O Evangelho – Mt 18,21-35 – fala-nos de um Deus cheio de bondade e de misericórdia que derrama sobre os seus filhos – de forma total, ilimitada e absoluta – o seu perdão. Os batizados são convidados a descobrir a lógica de Deus e a deixarem que a mesma lógica de perdão e de misericórdia sem limites e sem medida marque a sua relação com os irmãos. 

Pedro, limitando o perdão a “sete vezes”, pensava que isso era suficiente para demonstrar perfeita generosidade. Na Bíblia, sete é o número da perfeição. Jesus, no entanto, responde a Pedro que a perfeição do perdão se encontra em perdoar “setenta vezes sete”. Esta cifra significa que o perdão deve ser sem fim! Se Jesus não limita o perdão recíproco, não podemos limitar o que para Deus é sem limites! Jesus exemplifica, pela parábola, sua proposta de perdão. Misericordiosamente, perdoa totalmente a dívida enorme de seu empregado. Em seguida, contemplamos a atitude oposta e nada misericordiosa do empregado que fora perdoado. Nega-se a perdoar a dívida irrelevante de um companheiro. Os outros viram, ficaram muito tristes e contaram ao patrão (o rei). O rei, furioso, retirou o perdão. Jesus conclui e aplica a parábola: “É assim que o meu Pai que está nos céus fará convosco, se cada um não perdoar de coração ao seu irmão”. 

A primeira leitura – Eclo 27,33-38,9 – deixa claro que a ira e o rancor são sentimentos maus, que não convêm à felicidade e à realização do homem. Mostra como é ilógico esperar o perdão de Deus e recusar-se a perdoar ao irmão; e avisa que a nossa vida nesta terra não pode ser estragada com sentimentos, que só geram infelicidade e sofrimento. A leitura não apenas propõe a superação da lei de Talião – “olho por olho, dente por dente” – mas também mostra que o perdão oferecido ao próximo abre o caminho ao perdão recebido de Deus. O perdão humano e o perdão divino estão interligados. A proposta do autor é como que uma antecipação da oração do pai-nosso e do Sermão da montanha. Rancor e ódio são obstáculos à misericórdia, a qual não se impõe, mas espera ser acolhida. 

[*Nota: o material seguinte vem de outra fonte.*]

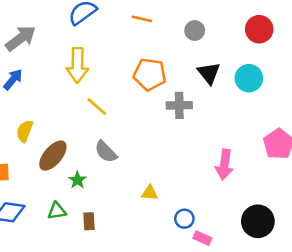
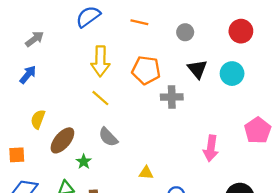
gray arrow: (21, 38) -> (35, 39), size x0.7
yellow arrow: (77, 65) -> (100, 61), moved

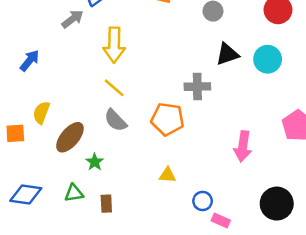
gray arrow: (35, 39) -> (73, 19), moved
black triangle: (197, 69) -> (227, 54), turned 50
orange pentagon: (146, 70) -> (167, 119), moved
gray semicircle: (108, 137) -> (115, 120), moved
orange square: (17, 155) -> (15, 133), moved

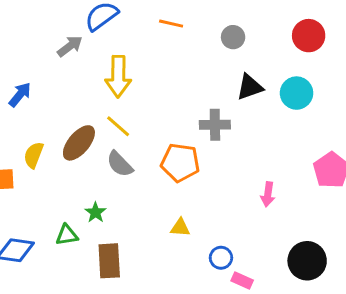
brown ellipse: (70, 137) -> (79, 143), moved
pink arrow: (243, 146) -> (268, 194), size x0.7
green triangle: (74, 193) -> (67, 235), moved
brown rectangle: (106, 204) -> (109, 261), size x1.6

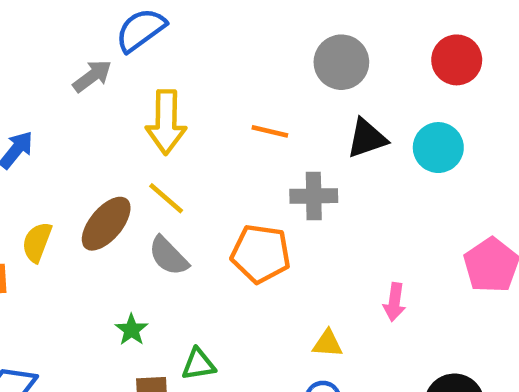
orange line: (171, 24) -> (270, 131), moved
gray circle: (233, 37) -> (341, 62), size x1.5
yellow triangle: (180, 228) -> (328, 344), moved
green triangle: (67, 235) -> (198, 364), moved

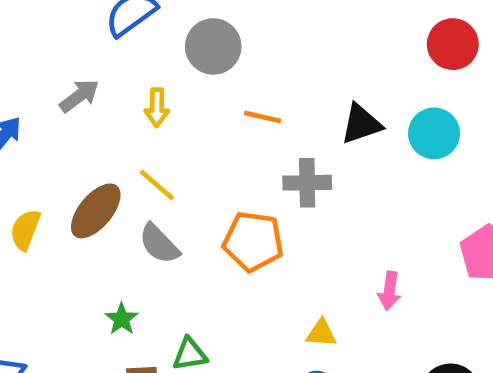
gray circle: (341, 62) -> (213, 46), moved
gray arrow: (92, 76) -> (79, 96), moved
yellow arrow: (166, 122) -> (157, 108), size x0.6

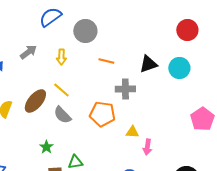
pink arrow: (389, 291) -> (147, 147), moved
yellow triangle: (321, 333) -> (132, 132), moved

Na segunda leitura – Rm 14,7-9 – São Paulo sugere aos cristãos de Roma que a comunidade cristã tem de ser o lugar do amor, do respeito pelo outro, da aceitação das diferenças, do perdão. Ninguém deve desprezar, julgar ou condenar os irmãos que têm perspectivas diferentes. Os seguidores de Jesus devem ter presente que há algo de fundamental que os une a todos: Jesus Cristo, o Senhor. Tudo o resto não tem grande importância. Pertencer a Deus na via e na morte é a proposta do Apóstolo Paulo. Ele procura ajudar a comunidade a superar a desunião – entre os fortes, mais formados na fé, e os fracos, mais legalistas – pois todos pertencemos a Cristo. Conquistados por Ele, esquecemos tudo o que não é importante e cedemos lugar ao bem do próximo. Cristo, que nos reúne e nos une em comunidade, é superior às questões que nos dividem. 

Vivamos a reconciliação plena. Uma comunidade reconciliada não se conforma ao ódio, as intrigas e as tensões. Os valores do Reino de Deus não se coadunam com a mentalidade que incute o ódio. Perdoar não é concordar com a injustiça, mas combate-la, não com as armas, mas com a união da comunidade. Muito cuidado com o discurso de ódio e das divisões. 

Fica para nós hoje o questionamento: o que a Palavra de Deus hoje mudou em nossa vida, em nosso coração em relação à necessidade do perdão sem limites? O que o Evangelho nos impulsiona a viver? Peçamos ao senhor que em nossas comunidades sejam abundantes a caridade, a concórdia e o perdão, que salva e alivia o coração. 

Perdoemos sempre com misericórdia! Vivamos o perdão sem limites e sejamos semeadores da misericórdia e da compaixão!